• **What to produce**:
Repeat every record exactly, but keep images out of the copy.

Excerpted data section start

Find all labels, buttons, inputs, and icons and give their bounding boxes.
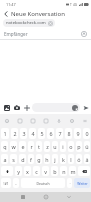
staticText: Deutsch: [36, 181, 50, 186]
button[interactable]: Weiter: [74, 178, 90, 188]
button[interactable]: Clipboard: [39, 114, 52, 127]
staticText: z: [46, 143, 49, 150]
staticText: w: [11, 143, 16, 150]
button[interactable]: notebookcheck.com: [3, 19, 55, 27]
button[interactable]: Voice input: [52, 114, 65, 127]
button[interactable]: Settings: [65, 114, 78, 127]
button[interactable]: ö: [76, 154, 82, 164]
staticText: n: [62, 168, 66, 175]
button[interactable]: 0: [83, 128, 90, 139]
button[interactable]: w: [10, 141, 17, 152]
button[interactable]: 5: [38, 128, 45, 139]
staticText: e: [21, 143, 25, 150]
button[interactable]: i: [60, 141, 66, 152]
button[interactable]: 4: [29, 128, 36, 139]
button[interactable]: More options: [22, 101, 32, 114]
button[interactable]: e: [19, 141, 26, 152]
button[interactable]: More: [78, 114, 91, 127]
button[interactable]: b: [51, 166, 58, 176]
button[interactable]: Stickers: [13, 114, 26, 127]
button[interactable]: 1: [1, 128, 9, 139]
button[interactable]: a: [1, 154, 8, 164]
staticText: ö: [77, 156, 81, 163]
button[interactable]: 8: [65, 128, 72, 139]
button[interactable]: GIF: [26, 114, 39, 127]
button[interactable]: 3: [20, 128, 27, 139]
staticText: 4G: [73, 3, 78, 7]
staticText: v: [44, 168, 47, 175]
button[interactable]: Shift: [1, 166, 13, 176]
button[interactable]: s: [10, 154, 17, 164]
button[interactable]: Home: [34, 192, 57, 202]
button[interactable]: Deutsch: [21, 178, 65, 188]
button[interactable]: Gallery: [2, 101, 12, 114]
staticText: ä: [85, 156, 89, 163]
button[interactable]: j: [52, 154, 58, 164]
button[interactable]: t: [36, 141, 42, 152]
staticText: t: [38, 143, 40, 150]
button[interactable]: c: [33, 166, 40, 176]
staticText: f: [30, 156, 32, 163]
button[interactable]: k: [60, 154, 66, 164]
staticText: b: [53, 168, 57, 175]
staticText: j: [54, 156, 56, 163]
button[interactable]: !#1: [1, 178, 11, 188]
button[interactable]: 6: [47, 128, 54, 139]
staticText: o: [69, 143, 73, 150]
button[interactable]: q: [1, 141, 8, 152]
button[interactable]: Send: [80, 101, 91, 114]
staticText: 5: [40, 130, 44, 137]
button[interactable]: ü: [84, 141, 90, 152]
button[interactable]: Back: [0, 9, 11, 18]
button[interactable]: v: [42, 166, 49, 176]
button[interactable]: Recent apps: [11, 192, 34, 202]
staticText: x: [26, 168, 29, 175]
staticText: T: [70, 3, 72, 7]
button[interactable]: Add contact: [79, 29, 88, 38]
button[interactable]: m: [69, 166, 76, 176]
staticText: d: [21, 156, 25, 163]
button[interactable]: 2: [11, 128, 18, 139]
button[interactable]: o: [68, 141, 74, 152]
staticText: 8: [67, 130, 71, 137]
button[interactable]: z: [44, 141, 50, 152]
button[interactable]: Camera: [12, 101, 22, 114]
staticText: ,: [15, 180, 17, 186]
button[interactable]: u: [52, 141, 58, 152]
staticText: l: [70, 156, 72, 163]
button[interactable]: 9: [74, 128, 81, 139]
button[interactable]: y: [15, 166, 22, 176]
button[interactable]: h: [44, 154, 50, 164]
button[interactable]: Backspace: [78, 166, 90, 176]
staticText: ü: [85, 143, 89, 150]
staticText: q: [3, 143, 7, 150]
button[interactable]: g: [36, 154, 42, 164]
button[interactable]: .: [67, 178, 72, 188]
button[interactable]: n: [60, 166, 67, 176]
button[interactable]: r: [28, 141, 34, 152]
staticText: 7: [58, 130, 62, 137]
staticText: i: [62, 143, 64, 150]
staticText: 2: [13, 130, 17, 137]
button[interactable]: ,: [13, 178, 19, 188]
staticText: s: [12, 156, 15, 163]
staticText: k: [62, 156, 65, 163]
staticText: Neue Konversation: [11, 10, 65, 18]
button[interactable]: Emoji: [0, 114, 13, 127]
staticText: a: [3, 156, 7, 163]
staticText: 0: [85, 130, 89, 137]
button[interactable]: 7: [56, 128, 63, 139]
staticText: .: [69, 180, 71, 186]
staticText: y: [17, 168, 20, 175]
button[interactable]: x: [24, 166, 31, 176]
button[interactable]: d: [19, 154, 26, 164]
staticText: !#1: [3, 181, 9, 186]
button[interactable]: l: [68, 154, 74, 164]
button[interactable]: f: [28, 154, 34, 164]
button[interactable]: ä: [84, 154, 90, 164]
button[interactable]: p: [76, 141, 82, 152]
staticText: p: [77, 143, 81, 150]
button[interactable]: Back: [57, 192, 80, 202]
staticText: r: [30, 143, 33, 150]
button[interactable]: [32, 103, 80, 112]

Excerpted data section end

• **Written response**:
Find all labels, buttons, inputs, and icons and give their bounding boxes.
staticText: Deutsch: [36, 181, 50, 186]
button[interactable]: Weiter: [74, 178, 90, 188]
button[interactable]: Clipboard: [39, 114, 52, 127]
staticText: z: [46, 143, 49, 150]
staticText: w: [11, 143, 16, 150]
button[interactable]: notebookcheck.com: [3, 19, 55, 27]
button[interactable]: Voice input: [52, 114, 65, 127]
button[interactable]: Settings: [65, 114, 78, 127]
button[interactable]: ö: [76, 154, 82, 164]
staticText: n: [62, 168, 66, 175]
button[interactable]: 0: [83, 128, 90, 139]
button[interactable]: w: [10, 141, 17, 152]
button[interactable]: 5: [38, 128, 45, 139]
staticText: e: [21, 143, 25, 150]
button[interactable]: i: [60, 141, 66, 152]
button[interactable]: 4: [29, 128, 36, 139]
button[interactable]: More options: [22, 101, 32, 114]
button[interactable]: e: [19, 141, 26, 152]
button[interactable]: More: [78, 114, 91, 127]
button[interactable]: b: [51, 166, 58, 176]
button[interactable]: Stickers: [13, 114, 26, 127]
button[interactable]: 1: [1, 128, 9, 139]
button[interactable]: a: [1, 154, 8, 164]
staticText: ö: [77, 156, 81, 163]
button[interactable]: 8: [65, 128, 72, 139]
button[interactable]: GIF: [26, 114, 39, 127]
button[interactable]: 3: [20, 128, 27, 139]
staticText: 4G: [73, 3, 78, 7]
staticText: v: [44, 168, 47, 175]
button[interactable]: Shift: [1, 166, 13, 176]
button[interactable]: s: [10, 154, 17, 164]
button[interactable]: Home: [34, 192, 57, 202]
button[interactable]: Deutsch: [21, 178, 65, 188]
button[interactable]: Gallery: [2, 101, 12, 114]
staticText: ä: [85, 156, 89, 163]
button[interactable]: j: [52, 154, 58, 164]
button[interactable]: t: [36, 141, 42, 152]
staticText: t: [38, 143, 40, 150]
button[interactable]: c: [33, 166, 40, 176]
staticText: f: [30, 156, 32, 163]
button[interactable]: k: [60, 154, 66, 164]
staticText: b: [53, 168, 57, 175]
staticText: j: [54, 156, 56, 163]
button[interactable]: !#1: [1, 178, 11, 188]
button[interactable]: 6: [47, 128, 54, 139]
staticText: o: [69, 143, 73, 150]
button[interactable]: q: [1, 141, 8, 152]
button[interactable]: Send: [80, 101, 91, 114]
staticText: 5: [40, 130, 44, 137]
button[interactable]: ü: [84, 141, 90, 152]
button[interactable]: Back: [0, 9, 11, 18]
button[interactable]: v: [42, 166, 49, 176]
button[interactable]: Recent apps: [11, 192, 34, 202]
staticText: x: [26, 168, 29, 175]
staticText: T: [70, 3, 72, 7]
button[interactable]: Add contact: [79, 29, 88, 38]
button[interactable]: m: [69, 166, 76, 176]
staticText: d: [21, 156, 25, 163]
button[interactable]: 2: [11, 128, 18, 139]
button[interactable]: o: [68, 141, 74, 152]
staticText: 8: [67, 130, 71, 137]
button[interactable]: z: [44, 141, 50, 152]
button[interactable]: Camera: [12, 101, 22, 114]
staticText: ,: [15, 180, 17, 186]
button[interactable]: u: [52, 141, 58, 152]
staticText: l: [70, 156, 72, 163]
button[interactable]: 9: [74, 128, 81, 139]
button[interactable]: y: [15, 166, 22, 176]
button[interactable]: h: [44, 154, 50, 164]
button[interactable]: Backspace: [78, 166, 90, 176]
staticText: ü: [85, 143, 89, 150]
staticText: q: [3, 143, 7, 150]
button[interactable]: g: [36, 154, 42, 164]
button[interactable]: .: [67, 178, 72, 188]
button[interactable]: n: [60, 166, 67, 176]
button[interactable]: r: [28, 141, 34, 152]
staticText: 7: [58, 130, 62, 137]
staticText: i: [62, 143, 64, 150]
staticText: 2: [13, 130, 17, 137]
button[interactable]: ,: [13, 178, 19, 188]
staticText: s: [12, 156, 15, 163]
staticText: k: [62, 156, 65, 163]
staticText: Neue Konversation: [11, 10, 65, 18]
button[interactable]: Emoji: [0, 114, 13, 127]
staticText: a: [3, 156, 7, 163]
staticText: 0: [85, 130, 89, 137]
button[interactable]: 7: [56, 128, 63, 139]
staticText: .: [69, 180, 71, 186]
staticText: y: [17, 168, 20, 175]
button[interactable]: x: [24, 166, 31, 176]
button[interactable]: d: [19, 154, 26, 164]
staticText: !#1: [3, 181, 9, 186]
button[interactable]: l: [68, 154, 74, 164]
button[interactable]: f: [28, 154, 34, 164]
button[interactable]: ä: [84, 154, 90, 164]
button[interactable]: p: [76, 141, 82, 152]
staticText: p: [77, 143, 81, 150]
button[interactable]: Back: [57, 192, 80, 202]
staticText: r: [30, 143, 33, 150]
button[interactable]: [32, 103, 80, 112]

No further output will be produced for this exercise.